One of those invited to pick over Ed’s image on Newsnight was Lorraine Candy, acting editor of Elle magazine. While she agreed that there is some importance in image, she went on to say that – surely – policies are more important. And it took a fashion editor to make the most important comment in the whole item:

‘I don’t want to go to the pub with the man who’s going to run the country, I want someone incredibly clever to run this country and to make me feel safe’.

We know that there are still people in the Labour Party who would prefer ‘the other Miliband’.  They are like the Tories are still hark back to the halcyon days of Margaret Thatcher.

Well, here’s a message for those who seem to enjoy mulling over what could have been: times have changed. Lessons have been learnt. It’s time to move on, guys. It’s not 1997. We’ve moved on almost 20 years ! It’s fast approaching 2015 and a General Election. And the issues the country faces are not – surprisingly – about you and your wounded egos. We know what that’s like – we’ve felt it before too.  But we are facing very different problems and we need policies for today not yesterday!  Ed Miliband has led the political agenda since Conference last September.  The Tories and the Lib Dems have been scurrying around playing ‘catch up’!  And no, Ed is not courting the media. As with the banks, he recognised that the press needs a new form of regulation. Maybe this recognition is one reason for the hostility towards him by some parts of the media.

But sometimes one has to stand up for what is right.

So what have the press got against the direction in which Ed is taking the Labour Party?

Perhaps it’s his commitment to scrapping the bedroom tax, or providing extra funding for childcare, or offering an integrated health and social care programme. The latest policy to reach us is that he’s committed to tackling low pay.  Perhaps these aren’t issues of interest to those who work for the Beeb or The Times?

Is it that simple or is there more to it? Is it that Ed didn’t go to the same school? That he isn’t a member of the Carlton Club? That he doesn’t offer the kind of privileged access available to an attendee at one of David Cameron’s £50,000 a go supper clubs? That he isn’t ‘one of them’?  Tax breaks for millionaires will not be offered while others go without food, heat and – for some -even a roof over their heads.

But guess what? There is a world outside the London and Westminster bubbles; a world where the majority of British people didn’t go to public school, where they have never heard of the Carlton Club.
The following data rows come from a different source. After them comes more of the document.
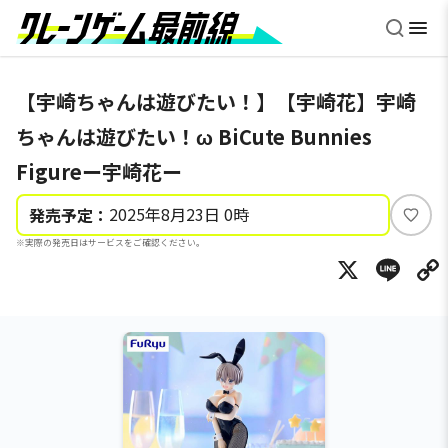
【宇崎ちゃんは遊びたい！】【宇崎花】宇崎
ちゃんは遊びたい！ω BiCute Bunnies
Figureー宇崎花ー
2025年8月23日 0時
発売予定：
い
※実際の発売日はサービスをご確認ください。
い
X
Li
ね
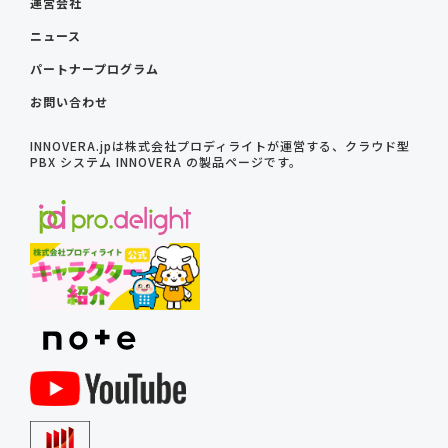
運営会社
ニュース
パートナープログラム
お問い合わせ
INNOVERA.jpは株式会社プロディライトが運営する、クラウド型
PBX システム INNOVERA の製品ページです。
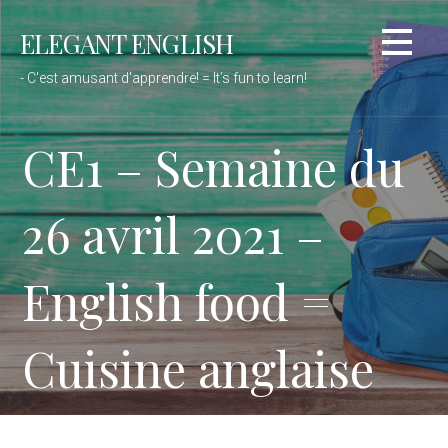
Passer
ELEGANT ENGLISH
au
contenu
- C'est amusant d'apprendre! = It’s fun to learn!
CE1 – Semaine du
26 avril 2021 –
English food =
Cuisine anglaise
Is our media so completely out of touch; out of touch in a way that mirrors the privileged outlook of the politicians who are currently running the country?
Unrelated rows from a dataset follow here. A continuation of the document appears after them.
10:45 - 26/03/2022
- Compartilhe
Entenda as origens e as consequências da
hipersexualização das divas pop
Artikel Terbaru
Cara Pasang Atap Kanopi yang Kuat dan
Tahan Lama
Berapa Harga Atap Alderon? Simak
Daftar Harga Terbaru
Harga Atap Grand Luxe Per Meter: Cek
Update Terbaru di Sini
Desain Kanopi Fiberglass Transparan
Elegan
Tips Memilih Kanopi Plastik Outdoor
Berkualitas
The discussion in recent weeks has become seriously silly. We need to get back to what really matters.

Image does not change people’s lives – policies do!

Politics is simply a game to many in the media. The focus is on selling papers or viewing figures. Whether the reporting is true or whether it’s cruel doesn’t appear to matter.


Remember Hackgate? Well, the phone hacking trial might not be in the press but it is still taking place.Take a look at the pressreform website – it’ll keep you updated on something that, strangely, the press don’t seem that interested in…

Of course,as Ed pointed out during his speech in the summer of 2011,  there are many journalists who work within an ethical boundary, bringing us the information that they and we feel the public has a right to know. But when you are watching TV or reading the newspapers, it’s worth asking ‘who benefits’ from an agenda designed to distract us from the real debate about policies for the future that this country needs.

We need a government that speaks for the many not the few, that challenges vested interests and the power of the rich. And there is the possibility of that under the leadership of Ed Miliband who knows what the problem is in Britain and – crucially – what to do to fix it.